Beijing/Zurich/Frankfurt: China National Chemical Corp. agreed to buy Swiss pesticide and seeds maker Syngenta AG for more than $43 billion in cash as the state-backed company extends its shopping spree with what would be the biggest acquisition by a Chinese firm.

ChemChina, as the closely held company is known, offered $465 a share in cash, according to a statement on Wednesday. The offer, endorsed by Syngenta’s board, is about 20% higher than the stock’s last close.

Shares rose as much as 7% and were trading 6% higher at 415.90 francs at 9.06am in Zurich.

If completed, the deal would help chairman Ren Jianxin transform ChemChina into the world’s biggest supplier of pesticides and agrochemicals, while snatching an asset coveted by St. Louis-based Monsanto Co. It also underscores the importance China attaches to owning seed and cropcare technology that can boost agricultural output and help feed the world’s biggest population.

Syngenta had sales of $13.4 billion in 2015, mainly from crop protection such as pesticides and the seeds business. Bolstering agrochemicals would help ChemChina reduce its reliance on petrochemical and petroleum products, which accounted for almost half of the 256.4 billion yuan ($39 billion) in revenue it had in 2014, the latest annual figures available for the company.

Behind the Chinese company’s pursuit are national interests. Chinese President Xi Jinping is trying to boost agricultural output to maintain self-sufficiency as a growing middle class consumes more grain-intensive meat and farmland is converted to housing and golf courses.

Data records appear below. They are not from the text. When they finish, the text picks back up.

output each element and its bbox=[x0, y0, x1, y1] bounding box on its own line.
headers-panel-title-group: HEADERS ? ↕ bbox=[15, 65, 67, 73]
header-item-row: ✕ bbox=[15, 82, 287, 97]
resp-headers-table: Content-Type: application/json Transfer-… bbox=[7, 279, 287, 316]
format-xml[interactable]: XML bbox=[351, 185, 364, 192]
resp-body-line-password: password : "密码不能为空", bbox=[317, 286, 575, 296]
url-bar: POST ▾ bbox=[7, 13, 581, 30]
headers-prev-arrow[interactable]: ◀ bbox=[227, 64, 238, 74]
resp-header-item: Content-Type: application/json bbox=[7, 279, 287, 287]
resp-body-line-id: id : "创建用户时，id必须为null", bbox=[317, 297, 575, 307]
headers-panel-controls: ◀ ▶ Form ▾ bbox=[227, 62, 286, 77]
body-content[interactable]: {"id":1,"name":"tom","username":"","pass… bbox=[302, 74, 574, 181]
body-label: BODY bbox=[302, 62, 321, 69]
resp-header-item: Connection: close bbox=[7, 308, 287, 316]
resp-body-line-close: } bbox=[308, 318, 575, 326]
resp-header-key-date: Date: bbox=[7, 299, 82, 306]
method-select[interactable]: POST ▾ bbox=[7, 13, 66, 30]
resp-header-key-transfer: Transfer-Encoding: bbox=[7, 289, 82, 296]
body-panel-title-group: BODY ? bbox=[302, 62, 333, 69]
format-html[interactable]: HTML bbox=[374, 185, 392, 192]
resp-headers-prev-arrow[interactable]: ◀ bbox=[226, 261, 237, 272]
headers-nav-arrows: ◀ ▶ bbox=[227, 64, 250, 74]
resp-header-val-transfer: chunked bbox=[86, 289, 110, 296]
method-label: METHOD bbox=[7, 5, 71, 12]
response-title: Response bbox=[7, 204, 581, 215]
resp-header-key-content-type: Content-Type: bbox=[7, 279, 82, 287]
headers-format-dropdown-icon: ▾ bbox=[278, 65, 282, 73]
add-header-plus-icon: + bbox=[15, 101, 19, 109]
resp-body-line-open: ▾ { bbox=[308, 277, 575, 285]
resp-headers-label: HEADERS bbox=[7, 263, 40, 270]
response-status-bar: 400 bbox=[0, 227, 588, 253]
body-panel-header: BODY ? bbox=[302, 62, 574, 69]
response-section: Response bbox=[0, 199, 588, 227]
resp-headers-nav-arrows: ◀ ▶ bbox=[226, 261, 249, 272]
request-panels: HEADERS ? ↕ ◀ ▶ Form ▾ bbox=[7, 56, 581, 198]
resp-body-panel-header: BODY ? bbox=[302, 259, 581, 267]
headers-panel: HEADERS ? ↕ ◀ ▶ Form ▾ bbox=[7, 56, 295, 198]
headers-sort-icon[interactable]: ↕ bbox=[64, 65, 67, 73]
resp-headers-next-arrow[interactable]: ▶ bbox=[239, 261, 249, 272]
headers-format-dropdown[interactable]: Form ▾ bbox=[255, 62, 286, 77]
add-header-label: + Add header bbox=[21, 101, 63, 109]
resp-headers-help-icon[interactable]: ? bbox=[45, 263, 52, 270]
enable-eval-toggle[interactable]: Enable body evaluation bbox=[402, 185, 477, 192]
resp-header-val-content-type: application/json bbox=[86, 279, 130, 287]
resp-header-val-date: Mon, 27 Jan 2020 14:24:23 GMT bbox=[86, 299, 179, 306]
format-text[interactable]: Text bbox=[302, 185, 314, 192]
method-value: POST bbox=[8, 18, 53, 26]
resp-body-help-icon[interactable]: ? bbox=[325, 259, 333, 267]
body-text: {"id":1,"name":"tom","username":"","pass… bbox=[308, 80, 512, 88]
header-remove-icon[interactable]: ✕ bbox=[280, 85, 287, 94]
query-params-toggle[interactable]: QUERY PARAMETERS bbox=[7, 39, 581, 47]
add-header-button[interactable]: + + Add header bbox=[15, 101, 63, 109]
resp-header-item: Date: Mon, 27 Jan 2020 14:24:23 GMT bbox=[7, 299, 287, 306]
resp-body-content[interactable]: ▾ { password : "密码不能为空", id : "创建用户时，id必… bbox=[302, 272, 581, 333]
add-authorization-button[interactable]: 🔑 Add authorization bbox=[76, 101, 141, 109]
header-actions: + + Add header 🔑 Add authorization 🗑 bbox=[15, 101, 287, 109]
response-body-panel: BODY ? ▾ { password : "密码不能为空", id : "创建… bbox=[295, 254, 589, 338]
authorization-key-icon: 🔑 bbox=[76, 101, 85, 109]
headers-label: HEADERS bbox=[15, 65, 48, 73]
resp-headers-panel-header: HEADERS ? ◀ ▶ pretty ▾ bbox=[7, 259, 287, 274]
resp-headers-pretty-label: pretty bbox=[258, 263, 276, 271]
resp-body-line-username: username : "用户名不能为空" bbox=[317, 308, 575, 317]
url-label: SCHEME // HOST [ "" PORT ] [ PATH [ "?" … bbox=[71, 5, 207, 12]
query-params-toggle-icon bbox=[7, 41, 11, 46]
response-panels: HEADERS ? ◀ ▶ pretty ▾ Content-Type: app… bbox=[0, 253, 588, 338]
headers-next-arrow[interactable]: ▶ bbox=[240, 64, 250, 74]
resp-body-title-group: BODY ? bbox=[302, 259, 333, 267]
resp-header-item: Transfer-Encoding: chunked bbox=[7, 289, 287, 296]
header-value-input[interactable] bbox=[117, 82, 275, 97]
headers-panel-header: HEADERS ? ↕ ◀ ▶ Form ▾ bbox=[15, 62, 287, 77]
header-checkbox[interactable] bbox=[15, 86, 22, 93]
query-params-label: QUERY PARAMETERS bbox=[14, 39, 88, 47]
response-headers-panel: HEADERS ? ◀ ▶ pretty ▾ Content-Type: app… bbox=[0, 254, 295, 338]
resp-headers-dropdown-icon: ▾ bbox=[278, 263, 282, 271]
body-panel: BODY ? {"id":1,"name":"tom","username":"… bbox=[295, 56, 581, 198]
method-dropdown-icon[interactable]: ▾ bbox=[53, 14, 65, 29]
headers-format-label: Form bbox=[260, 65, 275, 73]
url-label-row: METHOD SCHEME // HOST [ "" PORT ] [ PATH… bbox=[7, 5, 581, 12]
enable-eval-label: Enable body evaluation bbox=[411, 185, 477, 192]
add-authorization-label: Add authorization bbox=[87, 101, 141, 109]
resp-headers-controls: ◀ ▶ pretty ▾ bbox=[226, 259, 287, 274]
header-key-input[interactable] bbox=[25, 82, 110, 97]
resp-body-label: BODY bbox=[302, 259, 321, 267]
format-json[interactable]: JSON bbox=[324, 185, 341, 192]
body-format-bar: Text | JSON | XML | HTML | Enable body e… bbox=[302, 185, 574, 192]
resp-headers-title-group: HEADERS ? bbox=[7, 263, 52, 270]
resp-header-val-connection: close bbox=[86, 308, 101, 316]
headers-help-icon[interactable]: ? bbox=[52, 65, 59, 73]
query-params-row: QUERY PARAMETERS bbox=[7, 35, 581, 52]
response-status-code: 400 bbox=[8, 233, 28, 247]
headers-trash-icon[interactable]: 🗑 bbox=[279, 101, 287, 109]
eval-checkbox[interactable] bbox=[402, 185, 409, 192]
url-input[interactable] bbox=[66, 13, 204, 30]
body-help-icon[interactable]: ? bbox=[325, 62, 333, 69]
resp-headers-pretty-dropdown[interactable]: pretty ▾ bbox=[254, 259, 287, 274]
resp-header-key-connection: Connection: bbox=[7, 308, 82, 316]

The World Bank estimates that China’s arable land declined 6% in the past decade as economic growth boomed.

As well as domination of the Chinese market, Syngenta will provide global access to farmers from Brazil to the UK. Helping execute that vision is Ren, a 58-year-old executive who started China’s first professional cleaning company with a 10,000 yuan loan and is now emerging as one of the country’s most active dealmakers.

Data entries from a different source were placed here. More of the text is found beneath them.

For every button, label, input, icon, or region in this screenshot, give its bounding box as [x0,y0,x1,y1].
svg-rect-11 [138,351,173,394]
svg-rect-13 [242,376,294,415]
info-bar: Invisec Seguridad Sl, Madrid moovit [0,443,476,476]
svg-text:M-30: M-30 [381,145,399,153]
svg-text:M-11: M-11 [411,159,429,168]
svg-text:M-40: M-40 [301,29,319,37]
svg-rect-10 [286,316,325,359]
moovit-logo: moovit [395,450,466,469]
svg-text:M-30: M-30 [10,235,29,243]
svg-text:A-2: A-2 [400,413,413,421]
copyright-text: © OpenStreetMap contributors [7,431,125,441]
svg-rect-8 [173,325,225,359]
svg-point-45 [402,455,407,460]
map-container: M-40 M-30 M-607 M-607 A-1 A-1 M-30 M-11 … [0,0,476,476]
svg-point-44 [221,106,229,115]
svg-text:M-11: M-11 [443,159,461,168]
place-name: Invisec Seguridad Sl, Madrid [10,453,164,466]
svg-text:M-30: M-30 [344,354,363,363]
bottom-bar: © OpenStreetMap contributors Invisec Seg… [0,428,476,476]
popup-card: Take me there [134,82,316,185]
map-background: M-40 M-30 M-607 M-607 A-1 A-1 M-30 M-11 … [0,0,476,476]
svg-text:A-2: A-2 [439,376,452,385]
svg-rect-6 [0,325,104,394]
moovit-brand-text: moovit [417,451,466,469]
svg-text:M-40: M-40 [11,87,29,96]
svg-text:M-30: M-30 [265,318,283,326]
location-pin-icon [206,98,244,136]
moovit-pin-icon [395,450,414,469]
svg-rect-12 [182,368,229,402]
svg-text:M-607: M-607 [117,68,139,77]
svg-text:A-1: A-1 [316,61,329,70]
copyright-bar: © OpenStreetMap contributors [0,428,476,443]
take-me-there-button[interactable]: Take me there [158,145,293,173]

Syngenta would trump all past deals in a country whose appetite for foreign assets is surging. ChemChina’s latest purchase follows other Chinese overseas transactions this year including Haier Group Corp.’s $5.4 billion purchase of General Electric Co.’s home-appliance business to Dalian Wanda Group Co.’s deal to buy control of Legendary Entertainment. This year’s tally is on pace to exceed 2015’s record $123.9 billion, according to data compiled by Bloomberg.

In 2016 alone, ChemChina, whose holdings include storied Italian tyre maker Pirelli & C. SpA, led a group that agreed to buy German machinery maker KraussMaffei Group for €925 million ($1 billion) and it acquired 12% of Swiss commodity trader Mercuria Energy Group Ltd.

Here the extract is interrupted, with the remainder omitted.